A signed menu in Gillam’s album shows the camaraderie of the Australians and Parkinsons . Phebe signs it as Matron of LAK (Landing Area Kuradui?) and Dolly as Acting Commander LAK. Another signature is that of Lieut-Colonel William Seaforth Mackenzie, who’d become Acting Administrator and author of the official history of the Australians in Rabaul. Yet another is LCMR JM Jackson, who was on HMAS Warrego which first landed at Rabaul on August 12, 1914 and which captured the German steamer Nusa.
Dolly was the third and youngest Parkinson daughter. It is not widely known that, at the time of these photographs, her sister Nellie was interned in Germany. Nellie had recently divorced her German husband Carl Diercke but was visiting in-laws in Berlin when war broke out. As a British subject she was rounded up and held in a camp. (It is a long , complicated story how the Parkinson children were regarded as British. Even though their father was the son of the Danish Duke of Augustenberg, Richard was born out of wedlock. He was given the name of the Duke’s English racehorse trainer Parkinson who did a deal to be registered on a ‘marriage’ certificate to Richard’s mother before disappearing back to his home country)

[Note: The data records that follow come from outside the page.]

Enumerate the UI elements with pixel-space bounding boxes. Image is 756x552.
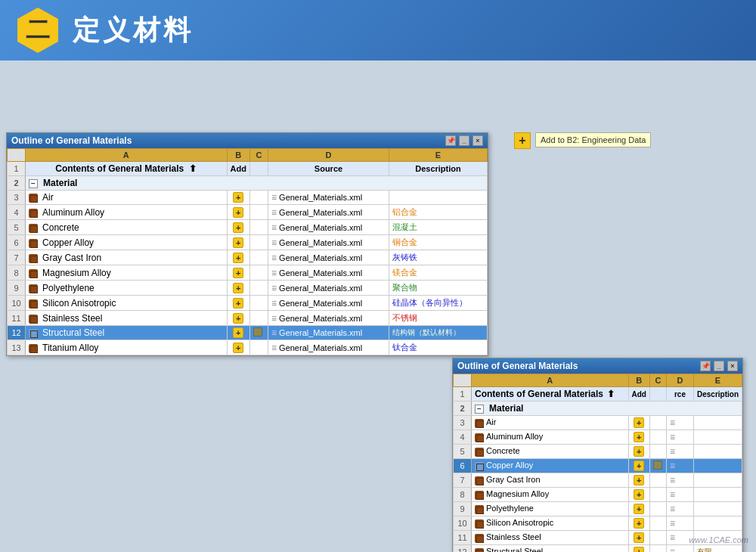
add-icon[interactable]: + (233, 253, 243, 263)
add-icon[interactable]: + (634, 446, 644, 457)
add-cell[interactable]: + (227, 326, 249, 340)
add-icon[interactable]: + (634, 417, 644, 428)
collapse-icon-2[interactable]: − (475, 405, 484, 414)
add-icon[interactable]: + (634, 489, 644, 500)
add-icon[interactable]: + (233, 268, 243, 278)
material-name-cell[interactable]: Structural Steel (472, 545, 629, 553)
material-name-cell[interactable]: Structural Steel (26, 326, 228, 340)
material-name-cell[interactable]: Magnesium Alloy (472, 488, 629, 502)
sort-icon-2[interactable]: ⬆ (607, 389, 615, 399)
material-name-cell[interactable]: Aluminum Alloy (472, 430, 629, 445)
add-cell[interactable]: + (227, 250, 249, 265)
add-cell[interactable]: + (227, 311, 249, 326)
pin-button-2[interactable]: 📌 (700, 361, 711, 371)
add-cell[interactable]: + (227, 265, 249, 281)
table-row-selected[interactable]: 6 Copper Alloy + ≡ (454, 459, 742, 473)
add-cell[interactable]: + (628, 416, 649, 430)
add-cell[interactable]: + (628, 445, 649, 459)
material-icon (29, 194, 38, 203)
add-cell[interactable]: + (628, 488, 649, 502)
add-cell[interactable]: + (628, 516, 649, 531)
add-cell[interactable]: + (628, 502, 649, 516)
add-icon[interactable]: + (233, 237, 243, 248)
table-row[interactable]: 13 Titanium Alloy + ≡ General_Materials.… (8, 340, 488, 355)
material-name-cell[interactable]: Air (472, 416, 629, 430)
add-icon[interactable]: + (634, 518, 644, 529)
material-name-cell[interactable]: Polyethylene (26, 281, 228, 296)
add-cell[interactable]: + (628, 430, 649, 445)
table-row[interactable]: 4 Aluminum Alloy + ≡ General_Materials.x… (8, 205, 488, 220)
table-row[interactable]: 7 Gray Cast Iron + ≡ (454, 473, 742, 488)
table-row[interactable]: 6 Copper Alloy + ≡ General_Materials.xml… (8, 235, 488, 250)
material-name-cell[interactable]: Copper Alloy (472, 459, 629, 473)
pin-button-1[interactable]: 📌 (445, 135, 456, 146)
add-cell[interactable]: + (227, 296, 249, 311)
material-name-cell[interactable]: Concrete (26, 220, 228, 235)
desc-cell (693, 430, 742, 445)
add-to-engineering-data-button[interactable]: + (514, 132, 531, 149)
material-name-cell[interactable]: Titanium Alloy (26, 340, 228, 355)
table-row[interactable]: 4 Aluminum Alloy + ≡ (454, 430, 742, 445)
material-name-cell[interactable]: Stainless Steel (472, 531, 629, 545)
add-icon[interactable]: + (634, 504, 644, 514)
table-row[interactable]: 3 Air + ≡ General_Materials.xml (8, 191, 488, 205)
table-row[interactable]: 9 Polyethylene + ≡ General_Materials.xml… (8, 281, 488, 296)
add-icon[interactable]: + (233, 192, 243, 203)
material-name-cell[interactable]: Copper Alloy (26, 235, 228, 250)
material-name-cell[interactable]: Polyethylene (472, 502, 629, 516)
table-row[interactable]: 12 Structural Steel + ≡ 有限... (454, 545, 742, 553)
collapse-icon[interactable]: − (29, 179, 38, 188)
table-row[interactable]: 7 Gray Cast Iron + ≡ General_Materials.x… (8, 250, 488, 265)
material-name-cell[interactable]: Silicon Anisotropic (26, 296, 228, 311)
material-name-cell[interactable]: Concrete (472, 445, 629, 459)
table-row[interactable]: 10 Silicon Anisotropic + ≡ (454, 516, 742, 531)
add-cell[interactable]: + (628, 473, 649, 488)
desc-cell: 聚合物 (389, 281, 488, 296)
material-name-cell[interactable]: Gray Cast Iron (26, 250, 228, 265)
table-row[interactable]: 8 Magnesium Alloy + ≡ (454, 488, 742, 502)
material-name-cell[interactable]: Aluminum Alloy (26, 205, 228, 220)
add-cell[interactable]: + (227, 220, 249, 235)
material-name-cell[interactable]: Silicon Anisotropic (472, 516, 629, 531)
add-cell[interactable]: + (628, 459, 649, 473)
table-row[interactable]: 9 Polyethylene + ≡ (454, 502, 742, 516)
add-cell[interactable]: + (628, 545, 649, 553)
add-cell[interactable]: + (227, 191, 249, 205)
sort-icon[interactable]: ⬆ (189, 163, 197, 174)
material-name-cell[interactable]: Magnesium Alloy (26, 265, 228, 281)
table-row[interactable]: 5 Concrete + ≡ (454, 445, 742, 459)
add-icon[interactable]: + (634, 547, 644, 552)
table-row[interactable]: 11 Stainless Steel + ≡ General_Materials… (8, 311, 488, 326)
add-icon[interactable]: + (233, 222, 243, 233)
material-name-cell[interactable]: Air (26, 191, 228, 205)
add-cell[interactable]: + (227, 235, 249, 250)
table-row[interactable]: 3 Air + ≡ (454, 416, 742, 430)
table-row[interactable]: 8 Magnesium Alloy + ≡ General_Materials.… (8, 265, 488, 281)
add-icon[interactable]: + (233, 327, 243, 338)
material-name-cell[interactable]: Gray Cast Iron (472, 473, 629, 488)
close-button-2[interactable]: × (727, 361, 738, 371)
minimize-button-1[interactable]: _ (459, 135, 469, 146)
table-row[interactable]: 10 Silicon Anisotropic + ≡ General_Mater… (8, 296, 488, 311)
add-icon[interactable]: + (634, 475, 644, 485)
source-cell: ≡ (666, 502, 693, 516)
c-cell (649, 516, 666, 531)
add-icon[interactable]: + (233, 207, 243, 218)
add-icon[interactable]: + (233, 313, 243, 324)
material-name-cell[interactable]: Stainless Steel (26, 311, 228, 326)
row-num: 4 (454, 430, 472, 445)
add-cell[interactable]: + (227, 281, 249, 296)
add-cell[interactable]: + (227, 205, 249, 220)
add-icon[interactable]: + (233, 298, 243, 309)
add-icon[interactable]: + (233, 283, 243, 293)
add-cell[interactable]: + (227, 340, 249, 355)
add-icon[interactable]: + (233, 343, 243, 353)
add-icon[interactable]: + (634, 461, 644, 471)
table-row[interactable]: 5 Concrete + ≡ General_Materials.xml 混凝土 (8, 220, 488, 235)
table-row-selected[interactable]: 12 Structural Steel + ≡ General_Material… (8, 326, 488, 340)
add-cell[interactable]: + (628, 531, 649, 545)
add-icon[interactable]: + (634, 432, 644, 442)
add-icon[interactable]: + (634, 532, 644, 543)
close-button-1[interactable]: × (472, 135, 483, 146)
minimize-button-2[interactable]: _ (714, 361, 724, 371)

Nellie may have been on the Germans’ watchlist as a few years earlier she’d horse-whipped a German officer – thrice across the face – after he disgraced himself trying to enter Dolly’s bedroom after a dinner party at the governor’s residence. Despite appeals by their friend Governor Albert Hahl to the Kaiser himself, Nellie was jailed for a month for insulting the German uniform… but that’s all another story.